Art versus science riles clashing creative directors

Art versus science riles clashing creative directors

Tribal’s Darwin Tomlinson and Clemenger’s Paul Nagy locked horns last night over the role of science and technology in creativity at the most recent instalment of the Australian Planners Group Insight Series in Sydney last night.

Speaking on a panel of four under the topic of ‘Creative Directors on Unexpected Thinking From Planners’, the creative bosses of Tribal and Clemenger Sydney congenially argued over where creativity resides and who was responsible for it.

“Science is really the new creativity. It can be sometimes a bit of a hard pill to swallow for people with the word ‘creative’ in their title. But I really thought about that and I realised that a lot of the great ideas that I’ve ever been a part of making actually came from people who were technologists. Not creative people and frankly not planners . . . and I think that’s just the power of where an idea or an insight comes from,” said Tomlinson.

“If science is the new creativity and I think you can look at people like Malcolm Gladwell as a great example of that, people who are now influencing our culture are not necessarily the people with ‘creative’ in their title.

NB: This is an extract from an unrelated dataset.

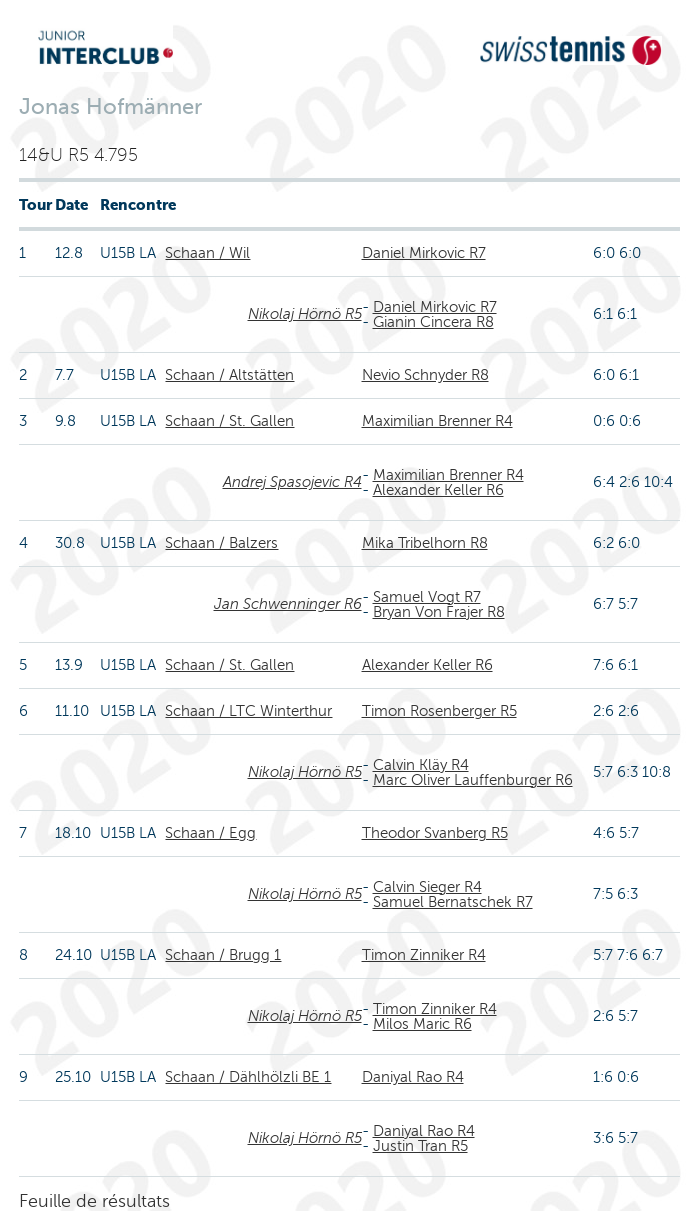 Image resolution: width=699 pixels, height=1211 pixels. Describe the element at coordinates (413, 1077) in the screenshot. I see `Daniyal Rao R4` at that location.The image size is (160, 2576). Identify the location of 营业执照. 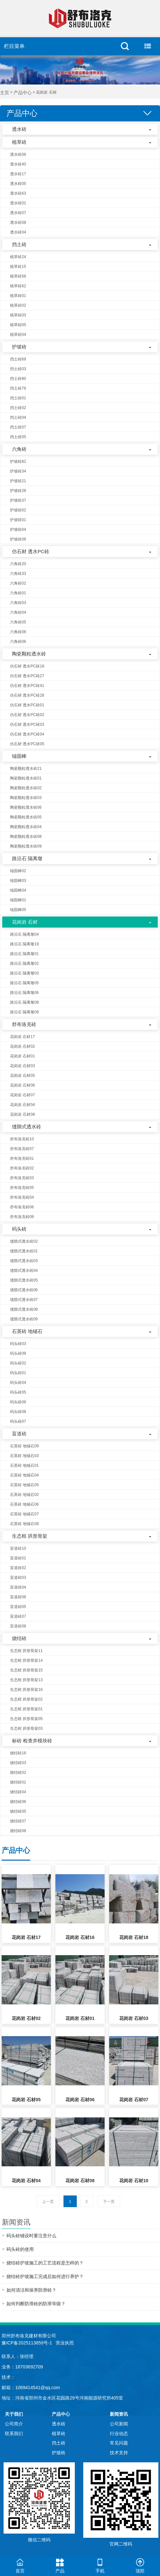
(65, 2342).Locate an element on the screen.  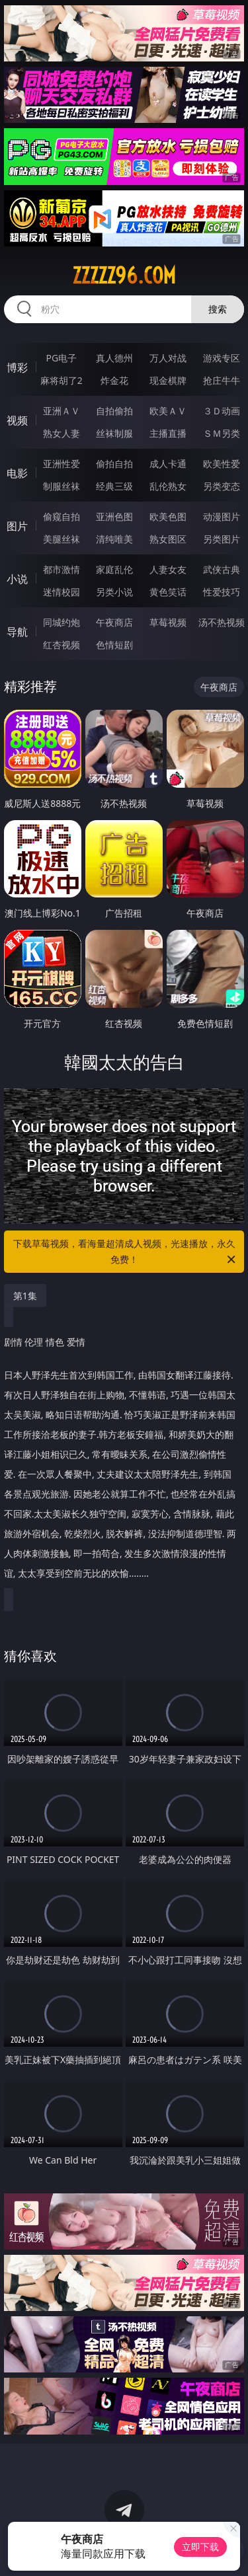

I would put strategy into the bucket of science . . .

“My point is that it’s about collaboration and not to be afraid to break down the traditional structures of an agency. The places that still work along the model of a strategist providing an insight then the creative department taking it away and making something from it is an antiquated and fucked up model.”

Strategists shouldn’t be afraid to have ideas and equally and obviously technologists shouldn’t be afraid to have ideas, argued Tomlinson. To illustrate his point, Tomlinson pointed to the work of his new agency Tribal, which he didn’t work on, but said that while the insight for the campaign was questionable, the work was so strong that the weak insight didn’t matter. And this… However Clemenger Sydney’s executive creative director took exception to Tomlinson’s attribution of creativity to science. “I’ve got a real bug up my arse about this idea of technology and ideas and where the goal posts are there. Personally, I don’t think science is ever going to be a good idea in any way shape or form,” countered Nagy.

“Those ideas that Darwin showed are in my opinion are incredible ideas and blow me away kind of ideas . . . but they saw an idea behind the technology. It’s an idea. “There was a little while when judges across the world were giving awards to technology and technology alone, but I think that’s past and I hope we can get back to ideas.”

In other advice for the forty odd planners in the room Nagy reinforced that planners were part of the creative process and needed to come up with good ideas. “If you don’t come into work every day and think about doing something a little bit unexpected and something a little bit different, then you’re in the wrong industry. The flip side to unexpected thinking is expected thinking. We all know as humans that expected is fucking boring,” said Paul Nagy.

Nagy also said that collaboration cannot be forced. “Who’s responsible for collaboration? You can’t force it. Yes you should do what you can to make an environment to promote collaboration, but every good working relationship I’ve had has been based on chemistry. Chemistry drives collaboration . . . and culture eats strategy for breakfast.”